Oh, golly. The sky is the limit on could. Ask a more direct question.
“How much money do you make doing this?”
Well. Yeah. You see…we…um…not much. I see the potential. I know the market is there. I just have a hard time introducing myself to that market. We’re learning every day but we’re still in school.
You can do the math. We raised 900 birds on a little over an acre to an average of 5 pounds dressed. 4500 pounds of chicken sold at a minimum of $3/pound. Chicken feed isn’t free. Chicks aren’t free. Electric netting isn’t free. Land isn’t free. My time is worth something. So, we come out a little ahead on our season but we’re not getting rich.
We do better with pigs. Pigs need our attention for about 2 minutes/day, every day for 4 or 5 months. Then we load them into a trailer (which can be hilarious frustrating interesting) and send them to town. We have annual pig revenues in the hundreds of dollars. Yup.
We’re small. Many of the things we do are just first efforts. We are still learning what works here. Yes, I have read Salatin’s Pastured Poultry Profit$: Net $25,000 in 6 months on 20 acres. My copy is pretty worn. Yes I have 20 acres. Yes I raise poultry. Yes, I have studied the 40 pages in that book on marketing. I agree with Salatin that sales are driven less by advertising and more by word of mouth. We have a superior product. Our customer feedback is positive. It just takes time to build sales…to get your name out there. This is our third year raising chicken and we are taking it slowly. We have to. It would be very easy to outstrip our sales with production. While we have always sold out on chicken and pork there is more than just numbers involved. We have to find ways to get the work done. Just doing the work is tiring. We could raise more chicken but when? I have no doubt we could raise more pigs but I don’t know how many more. We need time to figure it out.
Could I make my farm payment from the farm? No doubt. Could I make a living by farming alone? I don’t know. I suspect I could but I need more time. Time to learn. Time to market. Time to figure out what works. Time to try new things. Time to grow.

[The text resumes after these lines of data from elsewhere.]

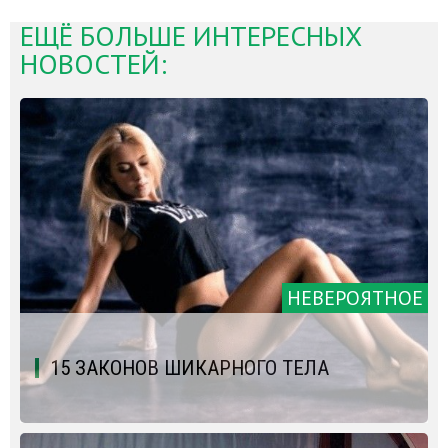
ЕЩЁ БОЛЬШЕ ИНТЕРЕСНЫХ
НОВОСТЕЙ:
НЕВЕРОЯТНОЕ
15 ЗАКОНОВ ШИКАРНОГО ТЕЛА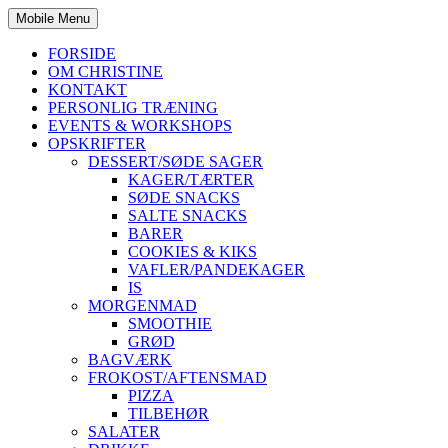
Mobile Menu
FORSIDE
OM CHRISTINE
KONTAKT
PERSONLIG TRÆNING
EVENTS & WORKSHOPS
OPSKRIFTER
DESSERT/SØDE SAGER
KAGER/TÆRTER
SØDE SNACKS
SALTE SNACKS
BARER
COOKIES & KIKS
VAFLER/PANDEKAGER
IS
MORGENMAD
SMOOTHIE
GRØD
BAGVÆRK
FROKOST/AFTENSMAD
PIZZA
TILBEHØR
SALATER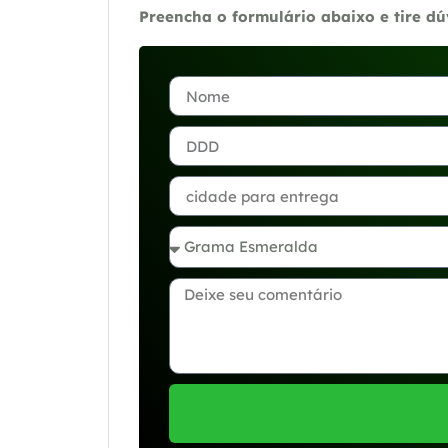
Preencha o formulário abaixo e tire d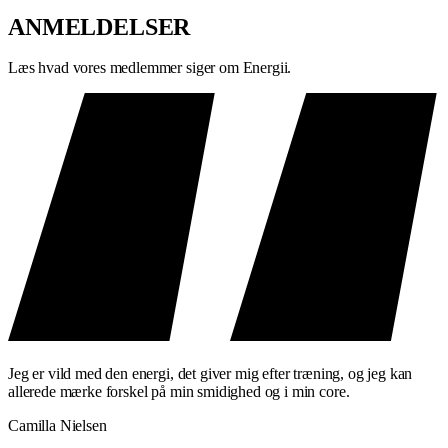
ANMELDELSER
Læs hvad vores medlemmer siger om Energii.
Jeg er vild med den energi, det giver mig efter træning, og jeg kan
allerede mærke forskel på min smidighed og i min core.
Camilla Nielsen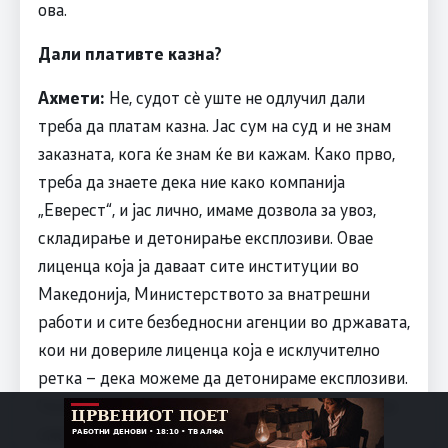
ова.
Дали плативте казна?
Ахмети:
Не, судот сѐ уште не одлучил дали
треба да платам казна. Јас сум на суд и не знам
заказната, кога ќе знам ќе ви кажам. Како прво,
треба да знаете дека ние како компанија
„Еверест“, и јас лично, имаме дозвола за увоз,
складирање и детонирање експлозиви. Овае
лиценца која ја даваат сите институции во
Македонија, Министерството за внатрешни
работи и сите безбедносни агенции во државата,
кои ни довериле лиценца која е исклучително
ретка – дека можеме да детонираме експлозиви.
Ги користиме за рударските активности за кои
сме лиценцирани. Второ, тие огномети беа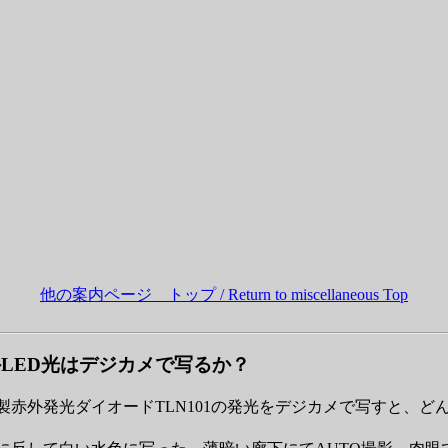
他の案内ページ トップ / Return to miscellaneous Top
LED光はデジカメで写るか？
製赤外発光ダイオードTLN101の発光をデジカメで写すと、どんな色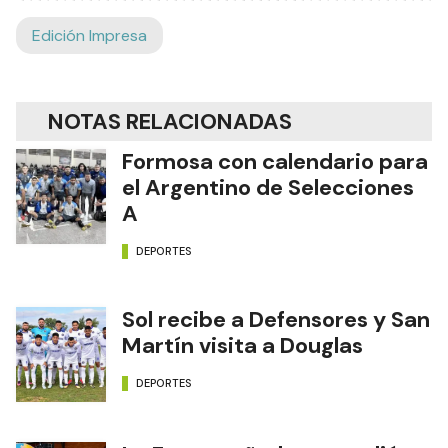
Edición Impresa
NOTAS RELACIONADAS
Formosa con calendario para
el Argentino de Selecciones
A
DEPORTES
Sol recibe a Defensores y San
Martín visita a Douglas
DEPORTES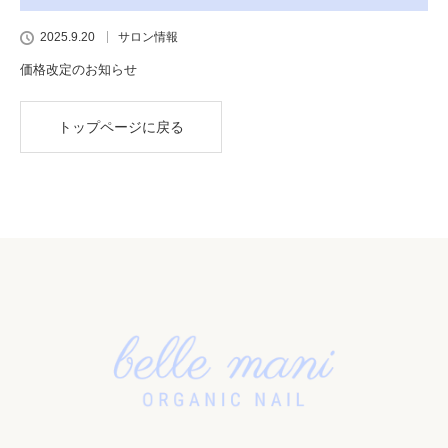
2025.9.20
サロン情報
価格改定のお知らせ
トップページに戻る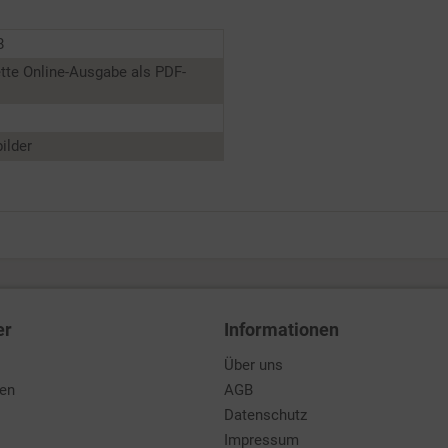
8
tte Online-Ausgabe als PDF-
ilder
er
Informationen
Über uns
den
AGB
Datenschutz
Impressum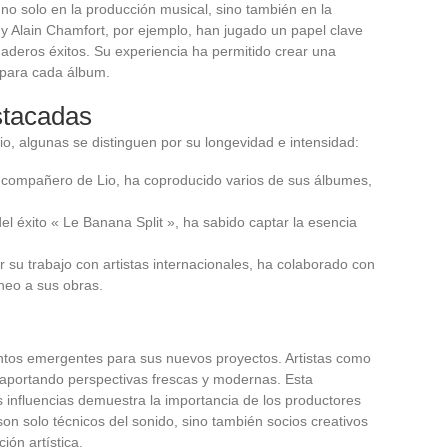
 no solo en la producción musical, sino también en la
n y Alain Chamfort, por ejemplo, han jugado un papel clave
aderos éxitos. Su experiencia ha permitido crear una
 para cada álbum.
stacadas
o, algunas se distinguen por su longevidad e intensidad:
o compañero de Lio, ha coproducido varios de sus álbumes,
 del éxito « Le Banana Split », ha sabido captar la esencia
r su trabajo con artistas internacionales, ha colaborado con
neo a sus obras.
ntos emergentes para sus nuevos proyectos. Artistas como
, aportando perspectivas frescas y modernas. Esta
 influencias demuestra la importancia de los productores
son solo técnicos del sonido, sino también socios creativos
ión artística.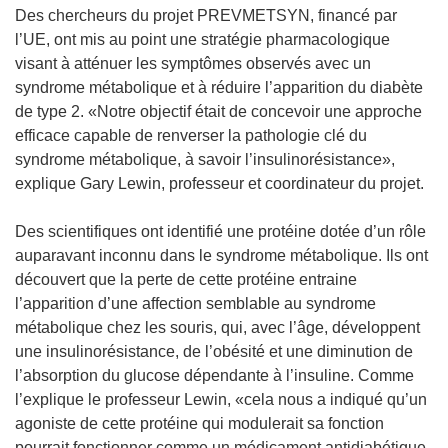
Des chercheurs du projet PREVMETSYN, financé par
o
l’UE, ont mis au point une stratégie pharmacologique
u
visant à atténuer les symptômes observés avec un
v
syndrome métabolique et à réduire l’apparition du diabète
e
de type 2. «Notre objectif était de concevoir une approche
l
efficace capable de renverser la pathologie clé du
l
syndrome métabolique, à savoir l’insulinorésistance»,
e
explique Gary Lewin, professeur et coordinateur du projet.
f
e
Des scientifiques ont identifié une protéine dotée d’un rôle
n
auparavant inconnu dans le syndrome métabolique. Ils ont
ê
découvert que la perte de cette protéine entraine
t
l’apparition d’une affection semblable au syndrome
r
métabolique chez les souris, qui, avec l’âge, développent
e
une insulinorésistance, de l’obésité et une diminution de
)
l’absorption du glucose dépendante à l’insuline. Comme
l’explique le professeur Lewin, «cela nous a indiqué qu’un
agoniste de cette protéine qui modulerait sa fonction
pourrait fonctionner comme un médicament antidiabétique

I have to learn about pasture management. I have to learn about seasonal changes, annual changes, multi-year drought management, low-stress livestock handling, water management, nutrient cycling, winter stockpile management, managing differences between North-facing slopes and South-facing slopes….you see where this is going? Orcharding, aquaculture, growing and marketing vegetables…on and on. It takes time to learn/try/recover from each. Time is not on my side but I have to resist the temptation to force something to happen. It has to grow. We have to move slowly.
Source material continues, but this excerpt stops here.